Factors Associated with Drug-resistant Epilepsy in Patients with Pediatric-onset Genetic Epilepsy
AUTHORS
John Schreiber, MD; Julie Ziobro, MD/PhD; Nadee Dayananda, MBBS, MSc; Sonal Bhatia, MBBS, MD; Senyene E. Hunter, MD, PhD; Cynthia Keator, MD; Cemal Karakas, MD; Anthony Fine, MD; Debopam Samanta, MD; Katherine Xiong, MD; Julie Sturza, MPH; Jason Coryell, MD
ABSTRACT
Rationale: Our ability to identify a genetic etiology in epilepsy has grown substantially over the past decade. The current yield of positive results from epilepsy gene panels or whole exome/genome sequencing (WES/WGS) is approximately 30-50% in patients with drug-resistant epilepsy (DRE) of unknown cause. However, while our diagnostic capabilities have flourished, our ability to use this diagnostic information to inform counseling and treatment has lagged. We aimed to examine factors associated with pediatric DRE with genetic etiologies to aid in prognostication.

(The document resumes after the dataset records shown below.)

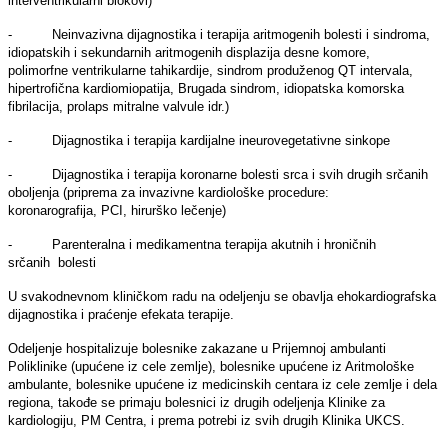
interventrikularni blokovi)
- Neinvazivna dijagnostika i terapija aritmogenih bolesti i sindroma,
idiopatskih i sekundarnih aritmogenih displazija desne komore,
polimorfne ventrikularne tahikardije, sindrom produženog QT intervala,
hipertrofična kardiomiopatija, Brugada sindrom, idiopatska komorska
fibrilacija, prolaps mitralne valvule idr.)
- Dijagnostika i terapija kardijalne ineurovegetativne sinkope
- Dijagnostika i terapija koronarne bolesti srca i svih drugih srčanih
obolјenja (priprema za invazivne kardiološke procedure:
koronarografija, PCI, hirurško lečenje)
- Parenteralna i medikamentna terapija akutnih i hroničnih
srčanih bolesti
U svakodnevnom kliničkom radu na odelјenju se obavlјa ehokardiografska
dijagnostika i praćenje efekata terapije.
Odelјenje hospitalizuje bolesnike zakazane u Prijemnoj ambulanti
Poliklinike (upućene iz cele zemlјe), bolesnike upućene iz Aritmološke
ambulante, bolesnike upućene iz medicinskih centara iz cele zemlјe i dela
regiona, takođe se primaju bolesnici iz drugih odelјenja Klinike za
kardiologiju, PM Centra, i prema potrebi iz svih drugih Klinika UKCS.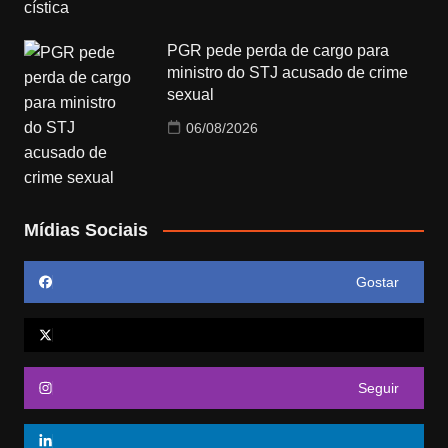
PGR pede perda de cargo para
ministro do STJ acusado de crime
sexual
06/08/2026
Mídias Sociais
Gostar
Seguir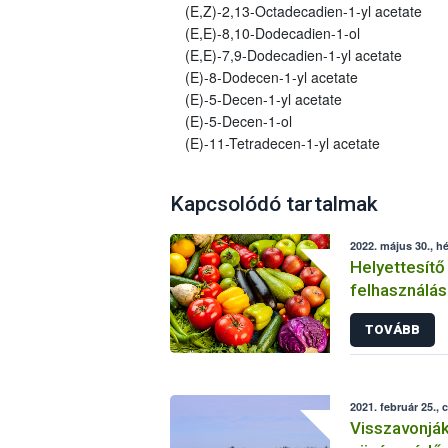
(E,Z)-2,13-Octadecadien-1-yl acetate
(E,E)-8,10-Dodecadien-1-ol
(E,E)-7,9-Dodecadien-1-yl acetate
(E)-8-Dodecen-1-yl acetate
(E)-5-Decen-1-yl acetate
(E)-5-Decen-1-ol
(E)-11-Tetradecen-1-yl acetate
Kapcsolódó tartalmak
2022. május 30., hé
Helyettesítő
felhasználás
növényvéde
TOVÁBB
2021. február 25., 
Visszavonjá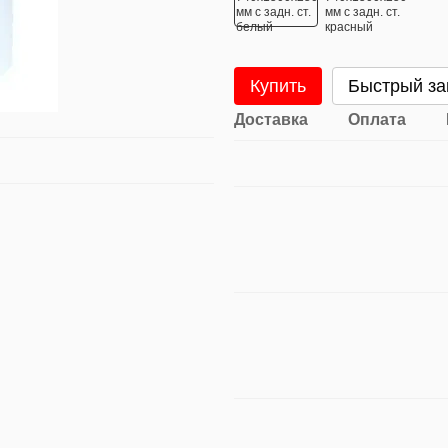
Купить
Быстрый за
Доставка
Оплата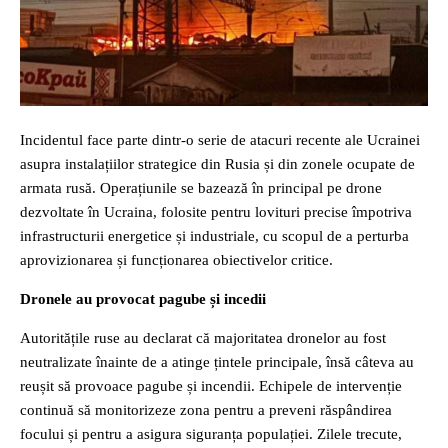
Incidentul face parte dintr-o serie de atacuri recente ale Ucrainei
asupra instalațiilor strategice din Rusia și din zonele ocupate de
armata rusă. Operațiunile se bazează în principal pe drone
dezvoltate în Ucraina, folosite pentru lovituri precise împotriva
infrastructurii energetice și industriale, cu scopul de a perturba
aprovizionarea și funcționarea obiectivelor critice.
Dronele au provocat pagube și incedii
Autoritățile ruse au declarat că majoritatea dronelor au fost
neutralizate înainte de a atinge țintele principale, însă câteva au
reușit să provoace pagube și incendii. Echipele de intervenție
continuă să monitorizeze zona pentru a preveni răspândirea
focului și pentru a asigura siguranța populației. Zilele trecute,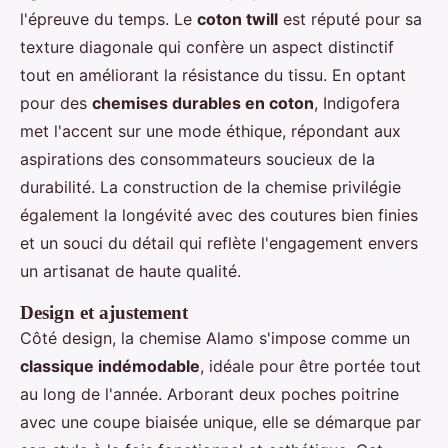
l'épreuve du temps. Le
coton twill
est réputé pour sa
texture diagonale qui confère un aspect distinctif
tout en améliorant la résistance du tissu. En optant
pour des
chemises durables en coton
, Indigofera
met l'accent sur une mode éthique, répondant aux
aspirations des consommateurs soucieux de la
durabilité. La construction de la chemise privilégie
également la longévité avec des coutures bien finies
et un souci du détail qui reflète l'engagement envers
un artisanat de haute qualité.
Design et ajustement
Côté design, la chemise Alamo s'impose comme un
classique indémodable
, idéale pour être portée tout
au long de l'année. Arborant deux poches poitrine
avec une coupe biaisée unique, elle se démarque par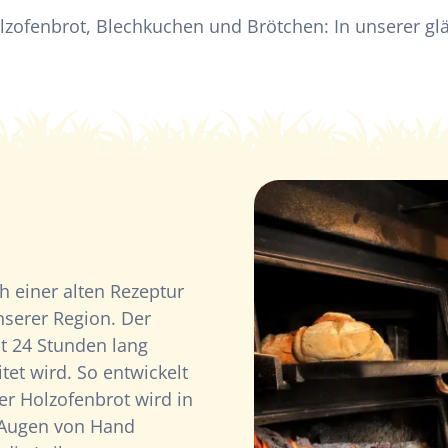
lzofenbrot, Blechkuchen und Brötchen: In unserer gl
 einer alten Rezeptur
nserer Region. Der
t 24 Stunden lang
tet wird. So entwickelt
er Holzofenbrot wird in
 Augen von Hand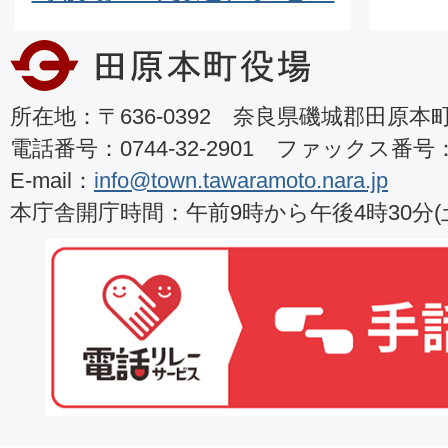
所在地：〒636-0392 奈良県磯城郡田原本町8
電話番号：0744-32-2901 ファックス番号：07
E-mail：
info@town.tawaramoto.nara.jp
本庁舎開庁時間：午前9時から午後4時30分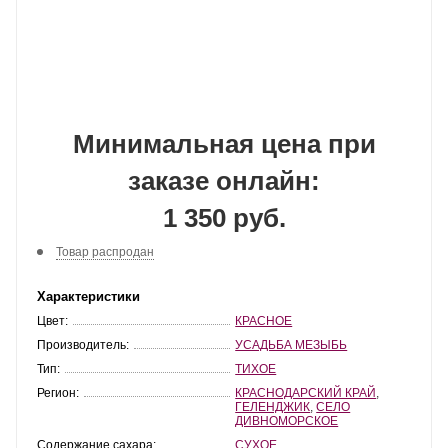
Минимальная цена при
заказе онлайн:
1 350 руб.
Товар распродан
Характеристики
Цвет:
КРАСНОЕ
Производитель:
УСАДЬБА МЕЗЫБЬ
Тип:
ТИХОЕ
Регион:
КРАСНОДАРСКИЙ КРАЙ
,
ГЕЛЕНДЖИК
,
СЕЛО
ДИВНОМОРСКОЕ
Содержание сахара:
СУХОЕ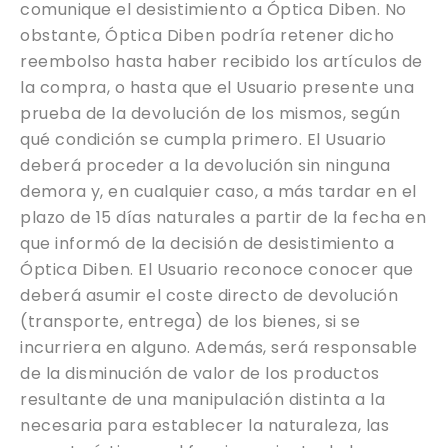
comunique el desistimiento a Óptica Diben. No
obstante, Óptica Diben podría retener dicho
reembolso hasta haber recibido los artículos de
la compra, o hasta que el Usuario presente una
prueba de la devolución de los mismos, según
qué condición se cumpla primero. El Usuario
deberá proceder a la devolución sin ninguna
demora y, en cualquier caso, a más tardar en el
plazo de 15 días naturales a partir de la fecha en
que informó de la decisión de desistimiento a
Óptica Diben. El Usuario reconoce conocer que
deberá asumir el coste directo de devolución
(transporte, entrega) de los bienes, si se
incurriera en alguno. Además, será responsable
de la disminución de valor de los productos
resultante de una manipulación distinta a la
necesaria para establecer la naturaleza, las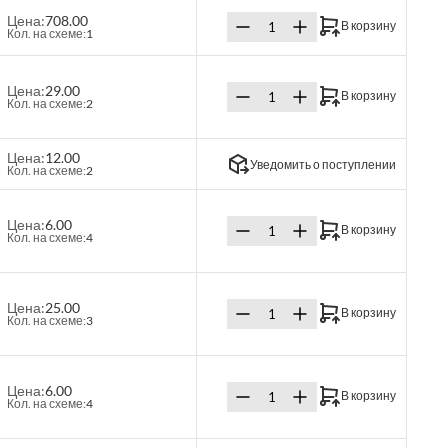
Цена:
708.00
В корзину
Кол. на схеме:
1
Цена:
29.00
В корзину
Кол. на схеме:
2
Цена:
12.00
Уведомить о поступлении
Кол. на схеме:
2
Цена:
6.00
В корзину
Кол. на схеме:
4
Цена:
25.00
В корзину
Кол. на схеме:
3
Цена:
6.00
В корзину
Кол. на схеме:
4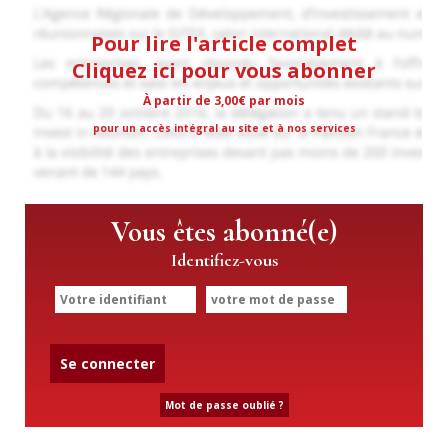
Pour lire l'article complet
Cliquez ici pour vous abonner
À partir de 3,00€ par mois
pour un accès intégral au site et à nos services
Vous êtes abonné(e)
Identifiez-vous
Se connecter
Mot de passe oublié ?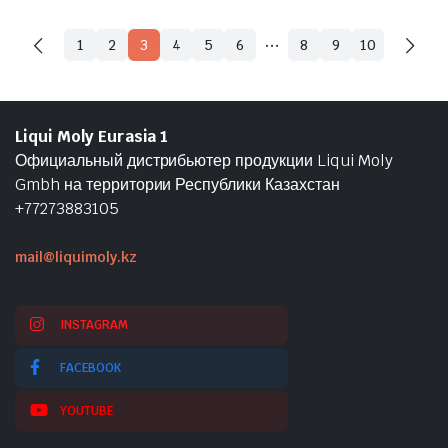
…
1
2
3
4
5
6
8
9
10
Liqui Moly Eurasia 1
Официальный дистрибьютер продукции Liqui Moly
Gmbh на территории Республики Казахстан
+77273883105
mail@liquimoly.kz
INSTAGRAM
FACEBOOK
YOUTUBE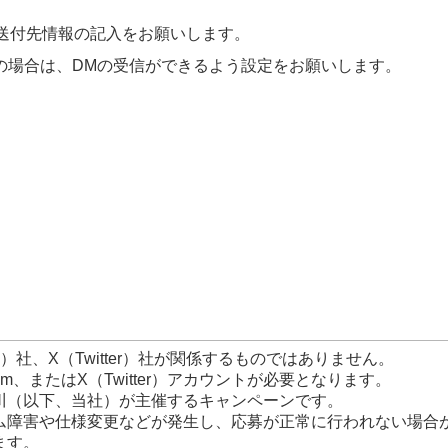
送付先情報の記入をお願いします。
カウントの場合は、DMの受信ができるよう設定をお願いします。
am）社、X（Twitter）社が関係するものではありません。
am、またはX（Twitter）アカウントが必要となります。
川（以下、当社）が主催するキャンペーンです。
r）にシステム障害や仕様変更などが発生し、応募が正常に行われない場合
ます。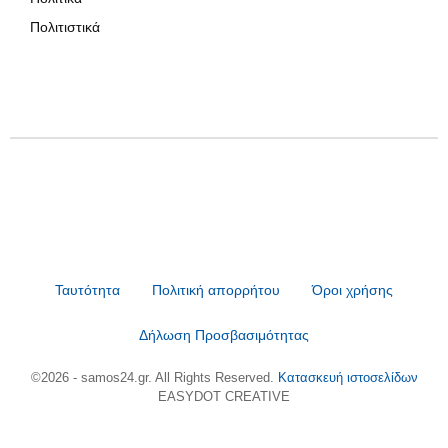
Πολιτιστικά
Ταυτότητα
Πολιτική απορρήτου
Όροι χρήσης
Δήλωση Προσβασιμότητας
©2026 - samos24.gr. All Rights Reserved.
Κατασκευή ιστοσελίδων
EASYDOT CREATIVE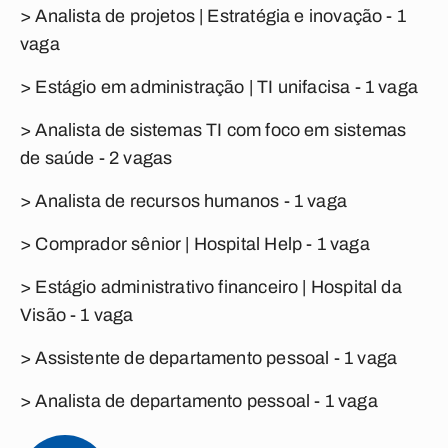
> Analista de projetos | Estratégia e inovação - 1
vaga
> Estágio em administração | TI unifacisa - 1 vaga
> Analista de sistemas TI com foco em sistemas
de saúde - 2 vagas
> Analista de recursos humanos - 1 vaga
> Comprador sênior | Hospital Help - 1 vaga
> Estágio administrativo financeiro | Hospital da
Visão - 1 vaga
> Assistente de departamento pessoal - 1 vaga
> Analista de departamento pessoal - 1 vaga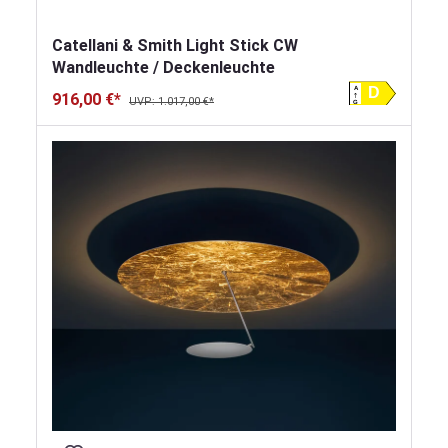
Catellani & Smith Light Stick CW
Wandleuchte / Deckenleuchte
A
D
916,00 €*
UVP: 1.017,00 €*
G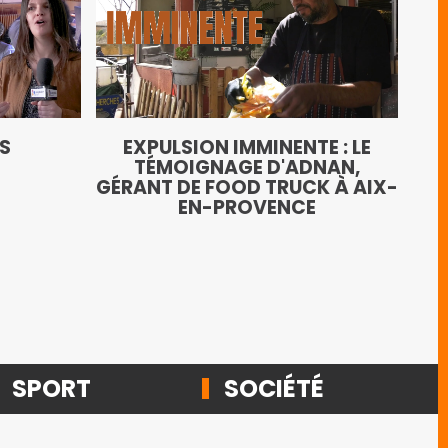
LE
TS
EXPULSION IMMINENTE : LE
AN
TÉMOIGNAGE D'ADNAN,
GÉRANT DE FOOD TRUCK À AIX-
EN-PROVENCE
SPORT
SOCIÉTÉ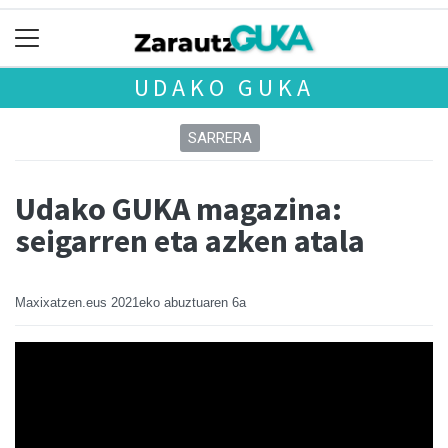
UDAKO GUKA
SARRERA
Udako GUKA magazina:
seigarren eta azken atala
Maxixatzen.eus
2021eko abuztuaren 6a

Methods: We leveraged a multicenter database, created in 2021 by the Pediatric Epilepsy Research Consortium Genetics special interest group, recording clinician-derived data on genetic testing and seizure/epilepsy characteristics in pediatric patients with seizures and a pathogenic, likely pathogenic, or potentially causative variant of uncertain significance (VUS) identified on genetic testing. For this analysis, seven centers had contributed patient data. Statistical analysis was performed using SAS software.
Results: This analysis included 288 patients. Positive genetic tests included 176 gene panels, 55 WES, 34 chromosome microarrays, 10 single gene tests, 4 karyotypes, 7 FISH, 3 WGS, and 21 others. Seventeen had both positive WES and gene panel. A total of 130 patients had DRE; 115 did not. The remainder were not classified. Patients with DRE had younger age of seizure onset (median 0.5 years, IQR 0.5-3.5 vs 2.5 years, IQR 0.5-4.5) (p=0.003), higher prevalence of a developmental delay (DD)/intellectual disability (ID) and/or autism (95/130, 73% vs 53/115, 46%) (p < 0.05) and longer epilepsy duration (median 77 months, IQR 44-114) than those without DRE (median 50 months, IQR 32-99) (p < 0.05). Younger age of seizure onset was also associated with DD/ ID (median 0.5 years, IQR 0.5-3.5 vs 2.5 years, IQR 1.5-6.5 years). Finally, we found no difference in the proportion of DRE in patients with a positive gene panel (77/151 = 51%), positive WES (17/33 = 52%), or both positive gene panel and WES (11/17 = 65%) (p=0.6).